The bending moment, taken alone, produces a tensile stress (+) on the top surface at point B and a compressive stress (-) on the bottom surface at C. The magnitudes of these stresses are:

\sigma_{1}=\pm M_{1} / S=\pm(68040 \mathrm{lb} \mathrm{in}) /\left(7.37 \mathrm{in}^{3}\right)=\pm 9232 \mathrm{psi}
Figure 3-29(d) shows the stress distribution due only to the bending stress.
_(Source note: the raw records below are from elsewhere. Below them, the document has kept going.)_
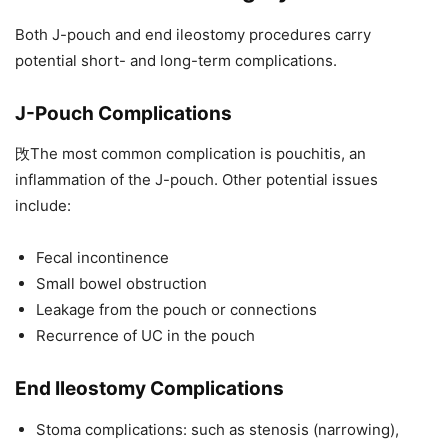
Both J-pouch and end ileostomy procedures carry
potential short- and long-term complications.
J-Pouch Complications
攺The most common complication is pouchitis, an
inflammation of the J-pouch. Other potential issues
include:
Fecal incontinence
Small bowel obstruction
Leakage from the pouch or connections
Recurrence of UC in the pouch
End Ileostomy Complications
Stoma complications: such as stenosis (narrowing),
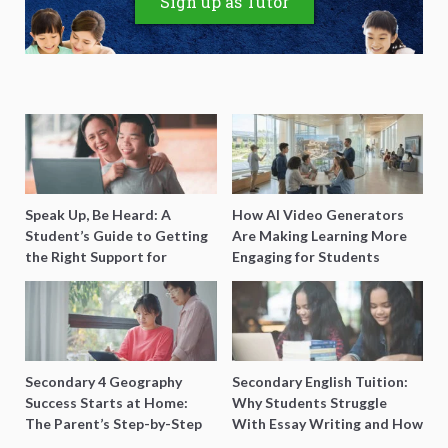
Sign up as Tutor
Speak Up, Be Heard: A
How AI Video Generators
Student’s Guide to Getting
Are Making Learning More
the Right Support for
Engaging for Students
Special Needs Learning
Secondary 4 Geography
Secondary English Tuition:
Success Starts at Home:
Why Students Struggle
The Parent’s Step-by-Step
With Essay Writing and How
O-Level Prep Guide
to Get Better Grades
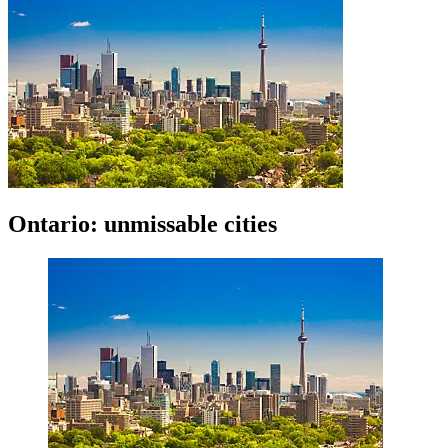
Ontario: unmissable cities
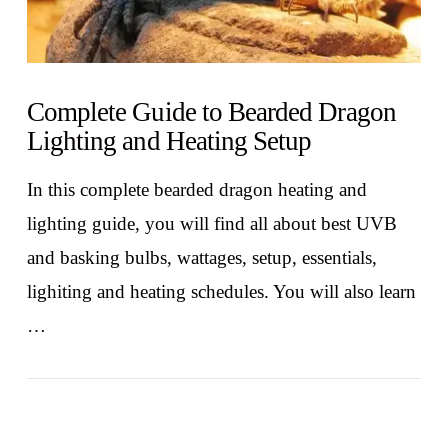
Complete Guide to Bearded Dragon
Lighting and Heating Setup
In this complete bearded dragon heating and
lighting guide, you will find all about best UVB
and basking bulbs, wattages, setup, essentials,
lighiting and heating schedules. You will also learn
…
VIEW POST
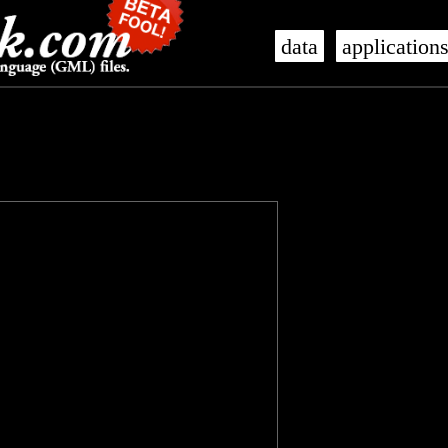
data
application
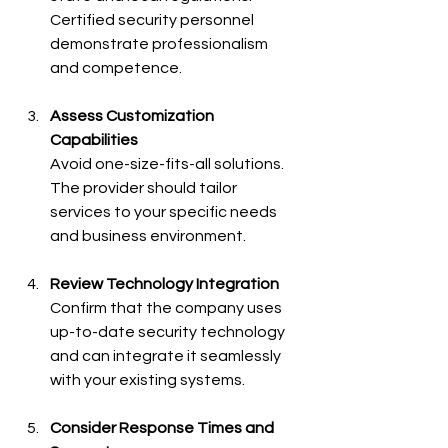
Certified security personnel 
demonstrate professionalism 
and competence.
Assess Customization 
Capabilities
Avoid one-size-fits-all solutions. 
The provider should tailor 
services to your specific needs 
and business environment.
Review Technology Integration
Confirm that the company uses 
up-to-date security technology 
and can integrate it seamlessly 
with your existing systems.
Consider Response Times and 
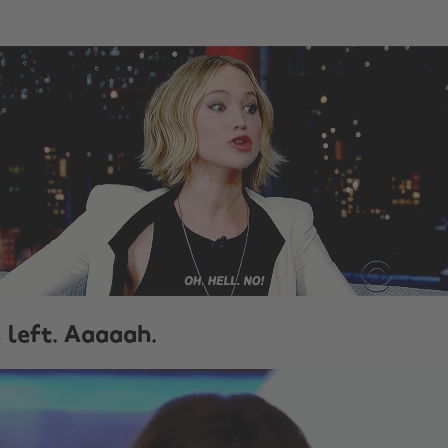
s left. Aaaaah.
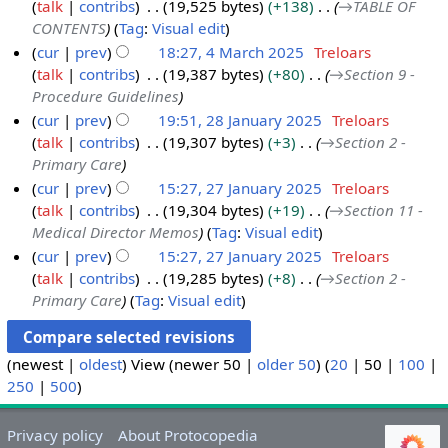
talk
contribs
19,525 bytes
+138
→
TABLE OF
2
r
5
CONTENTS
Tag
:
Visual edit
0
i
cur
prev
18:27, 4 March 2025
Treloars
M
l
talk
contribs
19,387 bytes
+80
→
Section 9 -
4
a
2
Procedure Guidelines
M
r
0
cur
prev
19:51, 28 January 2025
Treloars
a
c
2
talk
contribs
19,307 bytes
+3
→
Section 2 -
2
r
h
5
Primary Care
8
c
2
cur
prev
15:27, 27 January 2025
Treloars
J
h
0
talk
contribs
19,304 bytes
+19
→
Section 11 -
2
a
2
2
Medical Director Memos
Tag
:
Visual edit
7
n
0
5
cur
prev
15:27, 27 January 2025
Treloars
J
u
2
talk
contribs
19,285 bytes
+8
→
Section 2 -
a
a
5
Primary Care
Tag
:
Visual edit
n
r
u
y
a
2
(
newest
|
oldest
) View (
newer 50
|
older 50
) (
20
|
50
|
100
|
r
0
250
|
500
)
y
2
2
5
Privacy policy
About Protocopedia
0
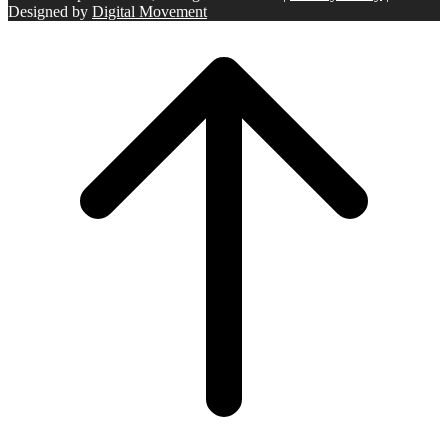
Designed by
Digital Movement
Scroll
to
top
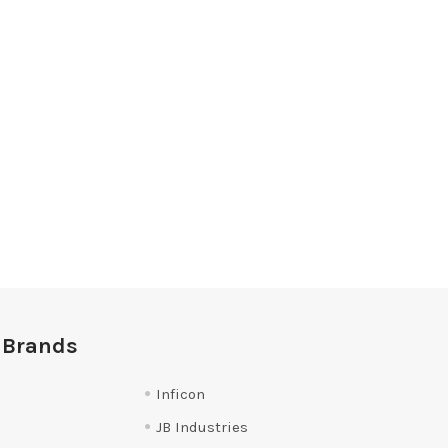
 Brands
Inficon
JB Industries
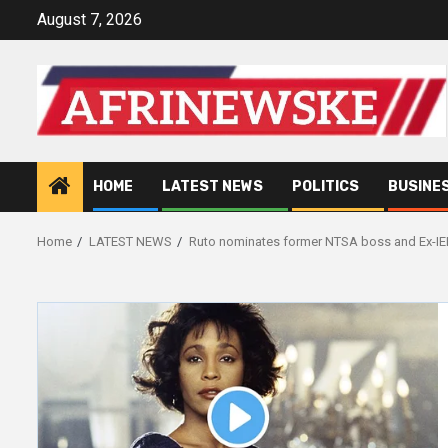
Skip
August 7, 2026
to
content
HOME
LATEST NEWS
POLITICS
BUSINE
Home
LATEST NEWS
Ruto nominates former NTSA boss and Ex-I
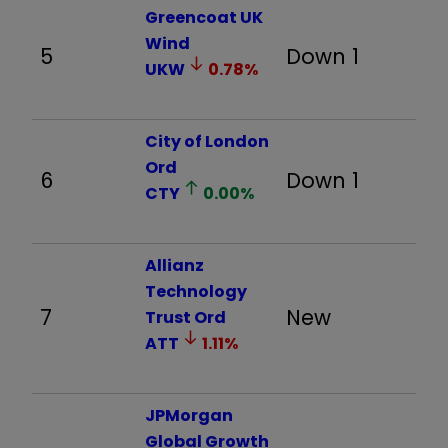
Greencoat UK
Wind
5
Down 1
-
UKW
0.78
%
City of London
Ord
6
Down 1
21
CTY
0.00
%
Allianz
Technology
7
New
8
Trust Ord
ATT
1.11
%
JPMorgan
Global Growth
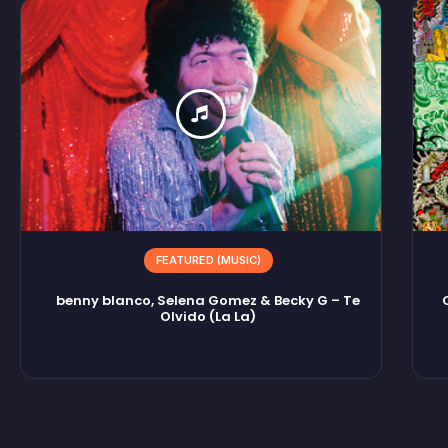
FEATURED (MUSIC)
benny blanco, Selena Gomez & Becky G – Te
Olvido (La La)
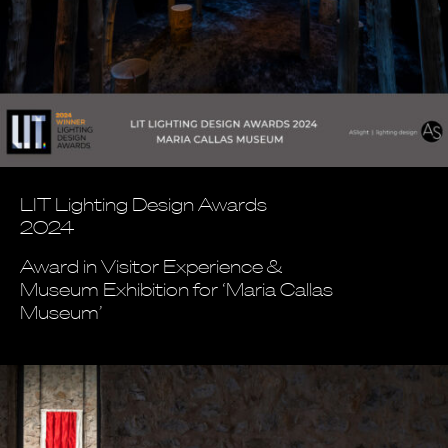
LIT Lighting Design Awards
2024
Award in Visitor Experience &
Museum Exhibition for ‘Maria Callas
Museum’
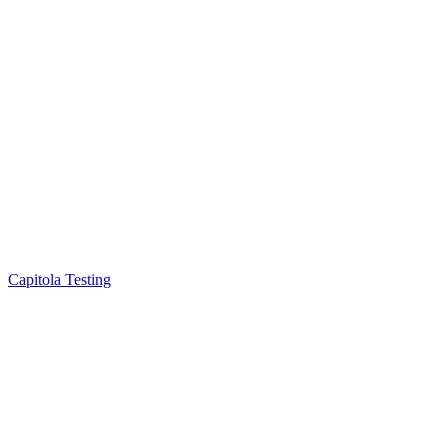
Capitola Testing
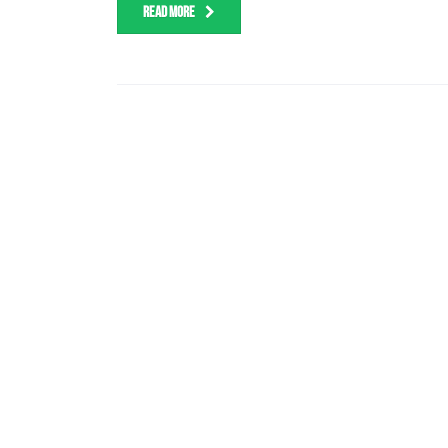
READ MORE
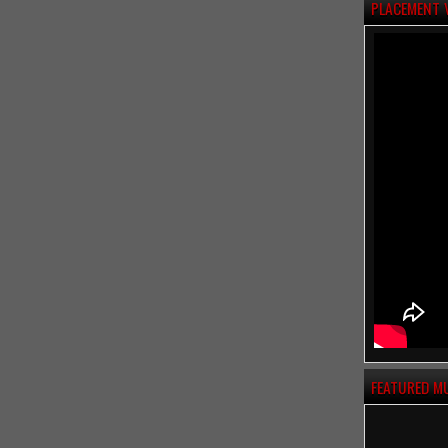
PLACEMENT 
FEATURED M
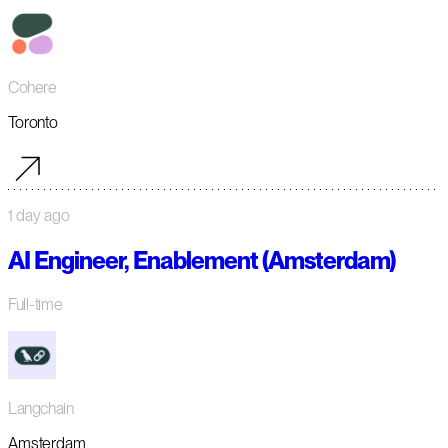
Cohere
Toronto
1 day ago
AI Engineer, Enablement (Amsterdam)
Full-time
Langchain
Amsterdam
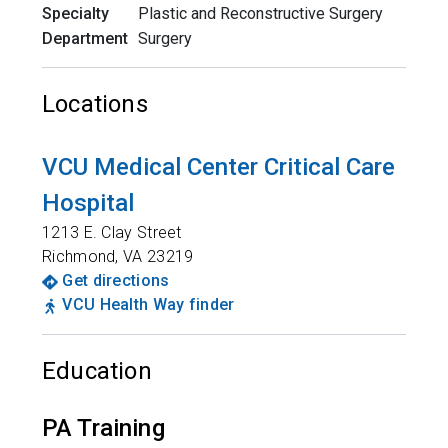
Specialty
Plastic and Reconstructive Surgery
Department
Surgery
Locations
VCU Medical Center Critical Care
Hospital
1213 E. Clay Street
Richmond
,
VA
23219
Get directions
VCU Health Way finder
Education
PA Training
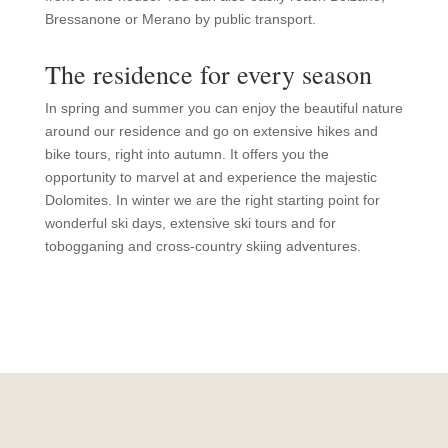
Bressanone or Merano by public transport.
The residence for every season
In spring and summer you can enjoy the beautiful nature
around our residence and go on extensive hikes and
bike tours, right into autumn. It offers you the
opportunity to marvel at and experience the majestic
Dolomites. In winter we are the right starting point for
wonderful ski days, extensive ski tours and for
tobogganing and cross-country skiing adventures.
Now we compute the tensile stress due to the axial force of 8660 lb.
\sigma_{2}=F_{\lambda} / A=(8660 \mathrm{lb}) /\left(3.67 \mathrm{in}^{2}\right)=2360 \mathrm{psi}
Figure 3-29(e) shows this stress distribution, uniform across the entire section.
Next, let’s compute the combined stress at B on the top of the beam.
\sigma_{B}=+\sigma_{1}+\sigma_{2}=9232 \mathrm{psi}+2360 \mathrm{psi}=11592 \mathrm{psi}-\text { Tensile }
At C on the bottom of the beam, the stress is:
\sigma_{C}=-\sigma_{1}+\sigma_{2}=-9232 \mathrm{psi}+2360 \mathrm{psi}=-6872 \mathrm{psi}-\text { Compressive }
Figure 3-29(f) shows the combined stress condition that exists on the cross section of the beam at its left end at the support. It is a superposition of the component stresses shown in Figure 3-29(d) and (e).